::: TASK MATERIAL

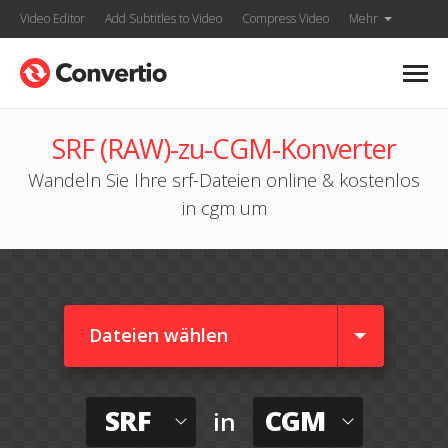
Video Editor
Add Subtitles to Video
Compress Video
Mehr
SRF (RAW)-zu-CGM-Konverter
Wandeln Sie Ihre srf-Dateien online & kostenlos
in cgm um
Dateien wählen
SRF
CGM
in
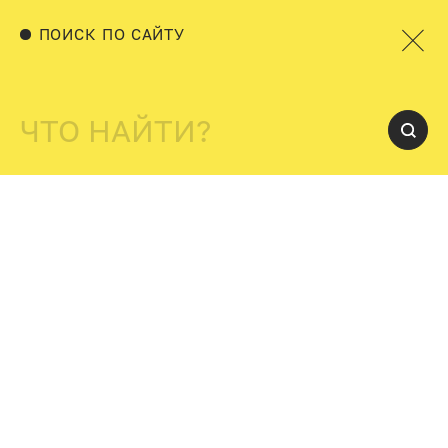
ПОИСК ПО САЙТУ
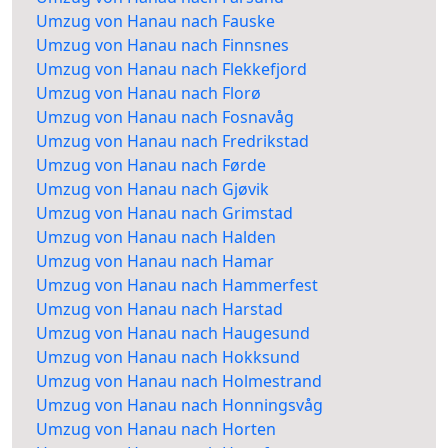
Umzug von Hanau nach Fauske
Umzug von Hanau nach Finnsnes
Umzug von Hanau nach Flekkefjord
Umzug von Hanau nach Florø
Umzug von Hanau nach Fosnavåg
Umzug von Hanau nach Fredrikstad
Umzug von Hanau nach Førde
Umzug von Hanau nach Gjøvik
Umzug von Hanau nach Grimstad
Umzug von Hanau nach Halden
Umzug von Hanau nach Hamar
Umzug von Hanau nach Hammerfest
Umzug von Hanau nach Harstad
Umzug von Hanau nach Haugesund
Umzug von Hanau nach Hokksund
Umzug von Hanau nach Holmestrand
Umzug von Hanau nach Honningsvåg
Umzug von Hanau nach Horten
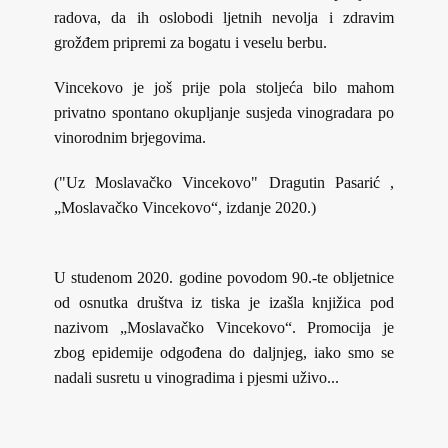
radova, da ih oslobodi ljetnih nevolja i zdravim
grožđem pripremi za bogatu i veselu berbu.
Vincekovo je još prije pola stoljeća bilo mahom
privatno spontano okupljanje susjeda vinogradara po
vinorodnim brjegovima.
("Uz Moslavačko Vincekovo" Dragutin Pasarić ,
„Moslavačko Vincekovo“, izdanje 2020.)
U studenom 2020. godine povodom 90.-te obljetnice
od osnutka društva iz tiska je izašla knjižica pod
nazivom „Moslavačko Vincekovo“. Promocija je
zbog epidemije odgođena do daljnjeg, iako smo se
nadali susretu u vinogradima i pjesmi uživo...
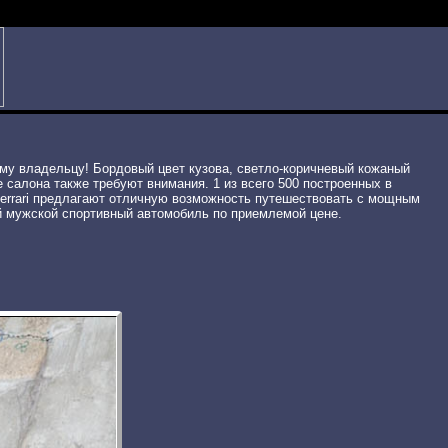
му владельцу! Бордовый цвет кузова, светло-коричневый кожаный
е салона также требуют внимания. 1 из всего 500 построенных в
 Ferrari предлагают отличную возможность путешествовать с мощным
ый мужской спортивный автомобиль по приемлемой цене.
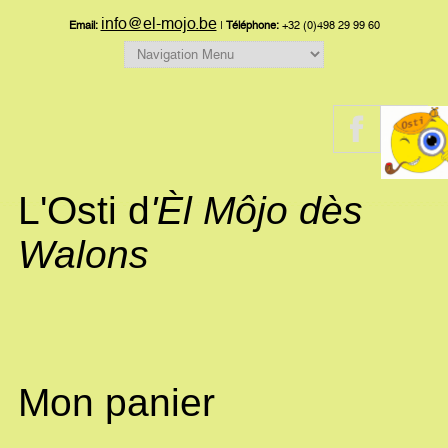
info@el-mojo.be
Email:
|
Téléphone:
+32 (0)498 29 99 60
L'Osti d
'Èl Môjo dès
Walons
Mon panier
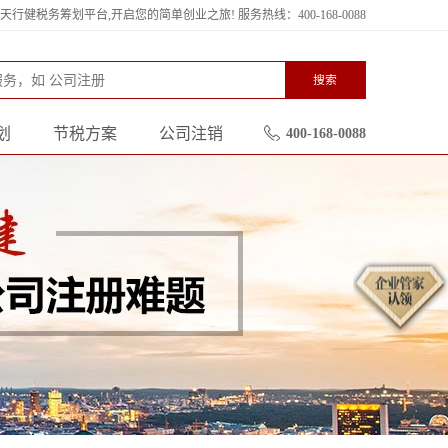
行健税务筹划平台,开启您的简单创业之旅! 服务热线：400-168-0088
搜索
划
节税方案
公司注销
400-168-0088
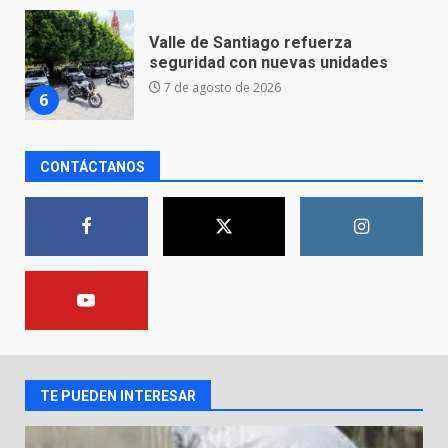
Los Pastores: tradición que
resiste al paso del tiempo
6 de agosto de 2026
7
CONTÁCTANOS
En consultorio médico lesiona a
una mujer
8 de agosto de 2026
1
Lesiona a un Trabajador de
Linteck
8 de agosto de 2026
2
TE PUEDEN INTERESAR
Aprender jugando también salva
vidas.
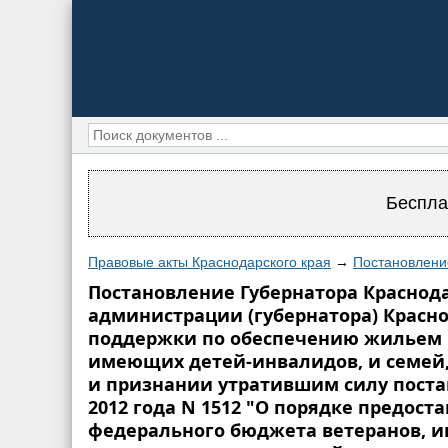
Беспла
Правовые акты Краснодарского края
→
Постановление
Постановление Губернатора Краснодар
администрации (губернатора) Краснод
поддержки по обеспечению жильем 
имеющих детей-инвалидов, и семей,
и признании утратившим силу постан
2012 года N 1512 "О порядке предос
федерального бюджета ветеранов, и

::::::

Extract all the data above exactly, excluding every picture.

**SOLUTION BELOW**
Video Editor
Add Subtitles to Video
Compress Video
Mehr
SRF (RAW)-zu-CGM-Konverter
Wandeln Sie Ihre srf-Dateien online & kostenlos
in cgm um
Dateien wählen
SRF
CGM
in
ПОИСК ПО САЙТУ
Umzug von Hanau nach Fauske
Umzug von Hanau nach Finnsnes
Umzug von Hanau nach Flekkefjord
Umzug von Hanau nach Florø
Umzug von Hanau nach Fosnavåg
Umzug von Hanau nach Fredrikstad
Umzug von Hanau nach Førde
Umzug von Hanau nach Gjøvik
Umzug von Hanau nach Grimstad
Umzug von Hanau nach Halden
Umzug von Hanau nach Hamar
Umzug von Hanau nach Hammerfest
Umzug von Hanau nach Harstad
Umzug von Hanau nach Haugesund
Umzug von Hanau nach Hokksund
Umzug von Hanau nach Holmestrand
Umzug von Hanau nach Honningsvåg
Umzug von Hanau nach Horten
radova, da ih oslobodi ljetnih nevolja i zdravim
grožđem pripremi za bogatu i veselu berbu.
Vincekovo je još prije pola stoljeća bilo mahom
privatno spontano okupljanje susjeda vinogradara po
vinorodnim brjegovima.
("Uz Moslavačko Vincekovo" Dragutin Pasarić ,
„Moslavačko Vincekovo“, izdanje 2020.)
U studenom 2020. godine povodom 90.-te obljetnice
od osnutka društva iz tiska je izašla knjižica pod
nazivom „Moslavačko Vincekovo“. Promocija je
zbog epidemije odgođena do daljnjeg, iako smo se
nadali susretu u vinogradima i pjesmi uživo...
му владельцу! Бордовый цвет кузова, светло-коричневый кожаный
е салона также требуют внимания. 1 из всего 500 построенных в
 Ferrari предлагают отличную возможность путешествовать с мощным
ый мужской спортивный автомобиль по приемлемой цене.
info@el-mojo.be
Email:
|
Téléphone:
+32 (0)498 29 99 60
L'Osti d
'Èl Môjo dès
Walons
Mon panier
行健税务筹划平台,开启您的简单创业之旅! 服务热线：400-168-0088
搜索
划
节税方案
公司注销
400-168-0088
Los Pastores: tradición que
resiste al paso del tiempo
6 de agosto de 2026
7
CONTÁCTANOS
En consultorio médico lesiona a
una mujer
8 de agosto de 2026
1
Lesiona a un Trabajador de
Linteck
8 de agosto de 2026
2
TE PUEDEN INTERESAR
Aprender jugando también salva
vidas.
Беспла
Правовые акты Краснодарского края
→
Постановление
Постановление Губернатора Краснодар
администрации (губернатора) Краснод
поддержки по обеспечению жильем 
имеющих детей-инвалидов, и семей,
и признании утратившим силу постан
2012 года N 1512 "О порядке предос
федерального бюджета ветеранов, и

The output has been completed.